»»

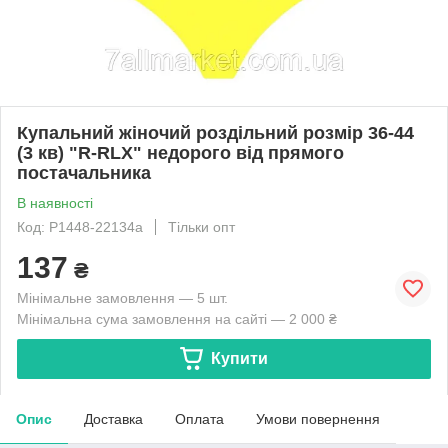
Купальний жіночий роздільний розмір 36-44
(3 кв) "R-RLX" недорого від прямого
постачальника
В наявності
Код: P1448-22134a
Тільки опт
137
₴
Мінімальне замовлення — 5 шт.
Мінімальна сума замовлення на сайті — 2 000 ₴
Купити
Опис
Доставка
Оплата
Умови повернення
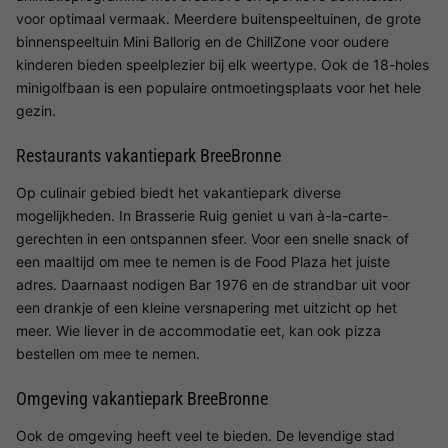
voor optimaal vermaak. Meerdere buitenspeeltuinen, de grote
binnenspeeltuin Mini Ballorig en de ChillZone voor oudere
kinderen bieden speelplezier bij elk weertype. Ook de 18-holes
minigolfbaan is een populaire ontmoetingsplaats voor het hele
gezin.
Restaurants vakantiepark BreeBronne
Op culinair gebied biedt het vakantiepark diverse
mogelijkheden. In Brasserie Ruig geniet u van à-la-carte-
gerechten in een ontspannen sfeer. Voor een snelle snack of
een maaltijd om mee te nemen is de Food Plaza het juiste
adres. Daarnaast nodigen Bar 1976 en de strandbar uit voor
een drankje of een kleine versnapering met uitzicht op het
meer. Wie liever in de accommodatie eet, kan ook pizza
bestellen om mee te nemen.
Omgeving vakantiepark BreeBronne
Ook de omgeving heeft veel te bieden. De levendige stad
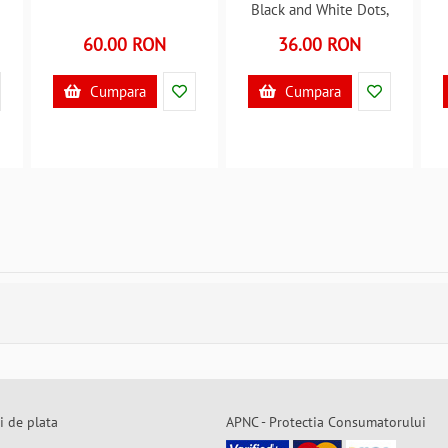
Black and White Dots,
diametru 75 cm EPLUSM
60.00 RON
36.00 RON
EPMDISMF52509037W
B360767
Cumpara
Cumpara
i de plata
APNC - Protectia Consumatorului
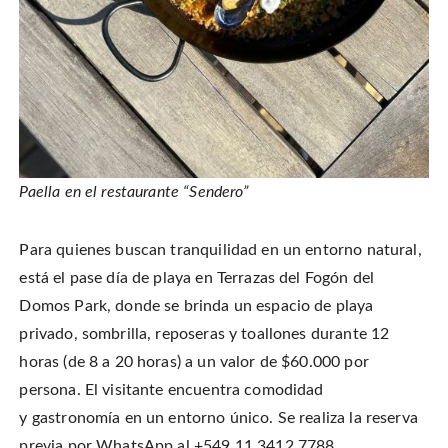
Paella en el restaurante “Sendero”
Para quienes buscan tranquilidad en un entorno natural,
está el pase día de playa en Terrazas del Fogón del
Domos Park, donde se brinda un espacio de playa
privado, sombrilla, reposeras y toallones durante 12
horas (de 8 a 20 horas) a un valor de $60.000 por
persona. El visitante encuentra comodidad
y gastronomía en un entorno único. Se realiza la reserva
previa por WhatsApp al +549 11 3412 7788.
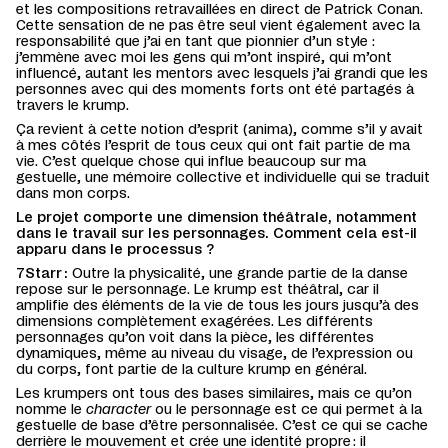
et les compositions retravaillées en direct de Patrick Conan.
Cette sensation de ne pas être seul vient également avec la
responsabilité que j’ai en tant que pionnier d’un style :
j’emmène avec moi les gens qui m’ont inspiré, qui m’ont
influencé, autant les mentors avec lesquels j’ai grandi que les
personnes avec qui des moments forts ont été partagés à
travers le krump.
Ça revient à cette notion d’esprit (anima), comme s’il y avait
à mes côtés l’esprit de tous ceux qui ont fait partie de ma
vie. C’est quelque chose qui influe beaucoup sur ma
gestuelle, une mémoire collective et individuelle qui se traduit
dans mon corps.
Le projet comporte une dimension théâtrale, notamment
dans le travail sur les personnages. Comment cela est-il
apparu dans le processus ?
7Starr :
Outre la physicalité, une grande partie de la danse
repose sur le personnage. Le krump est théâtral, car il
amplifie des éléments de la vie de tous les jours jusqu’à des
dimensions complètement exagérées. Les différents
personnages qu’on voit dans la pièce, les différentes
dynamiques, même au niveau du visage, de l’expression ou
du corps, font partie de la culture krump en général.
Les krumpers ont tous des bases similaires, mais ce qu’on
nomme le
character
ou le personnage est ce qui permet à la
gestuelle de base d’être personnalisée. C’est ce qui se cache
derrière le mouvement et crée une identité propre : il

««

ACTIVITY: Send back the listing exactly as it stands. Do not include the pictures.

SOLUTION TO THIS TASK:
Купальний жіночий роздільний розмір 36-44
(3 кв) "R-RLX" недорого від прямого
постачальника
В наявності
Код: P1448-22134a
Тільки опт
137
₴
Мінімальне замовлення — 5 шт.
Мінімальна сума замовлення на сайті — 2 000 ₴
Купити
Опис
Доставка
Оплата
Умови повернення
voor optimaal vermaak. Meerdere buitenspeeltuinen, de grote
binnenspeeltuin Mini Ballorig en de ChillZone voor oudere
kinderen bieden speelplezier bij elk weertype. Ook de 18-holes
minigolfbaan is een populaire ontmoetingsplaats voor het hele
gezin.
Restaurants vakantiepark BreeBronne
Op culinair gebied biedt het vakantiepark diverse
mogelijkheden. In Brasserie Ruig geniet u van à-la-carte-
gerechten in een ontspannen sfeer. Voor een snelle snack of
een maaltijd om mee te nemen is de Food Plaza het juiste
adres. Daarnaast nodigen Bar 1976 en de strandbar uit voor
een drankje of een kleine versnapering met uitzicht op het
meer. Wie liever in de accommodatie eet, kan ook pizza
bestellen om mee te nemen.
Omgeving vakantiepark BreeBronne
Ook de omgeving heeft veel te bieden. De levendige stad
Black and White Dots,
diametru 75 cm EPLUSM
60.00 RON
36.00 RON
EPMDISMF52509037W
B360767
Cumpara
Cumpara
i de plata
APNC - Protectia Consumatorului
Paella en el restaurante “Sendero”
Para quienes buscan tranquilidad en un entorno natural,
está el pase día de playa en Terrazas del Fogón del
Domos Park, donde se brinda un espacio de playa
privado, sombrilla, reposeras y toallones durante 12
horas (de 8 a 20 horas) a un valor de $60.000 por
persona. El visitante encuentra comodidad
y gastronomía en un entorno único. Se realiza la reserva
previa por WhatsApp al +549 11 3412 7788.
et les compositions retravaillées en direct de Patrick Conan.
Cette sensation de ne pas être seul vient également avec la
responsabilité que j’ai en tant que pionnier d’un style :
j’emmène avec moi les gens qui m’ont inspiré, qui m’ont
influencé, autant les mentors avec lesquels j’ai grandi que les
personnes avec qui des moments forts ont été partagés à
travers le krump.
Ça revient à cette notion d’esprit (anima), comme s’il y avait
à mes côtés l’esprit de tous ceux qui ont fait partie de ma
vie. C’est quelque chose qui influe beaucoup sur ma
gestuelle, une mémoire collective et individuelle qui se traduit
dans mon corps.
Le projet comporte une dimension théâtrale, notamment
dans le travail sur les personnages. Comment cela est-il
apparu dans le processus ?
7Starr :
Outre la physicalité, une grande partie de la danse
repose sur le personnage. Le krump est théâtral, car il
amplifie des éléments de la vie de tous les jours jusqu’à des
dimensions complètement exagérées. Les différents
personnages qu’on voit dans la pièce, les différentes
dynamiques, même au niveau du visage, de l’expression ou
du corps, font partie de la culture krump en général.
Les krumpers ont tous des bases similaires, mais ce qu’on
nomme le
character
ou le personnage est ce qui permet à la
gestuelle de base d’être personnalisée. C’est ce qui se cache
derrière le mouvement et crée une identité propre : il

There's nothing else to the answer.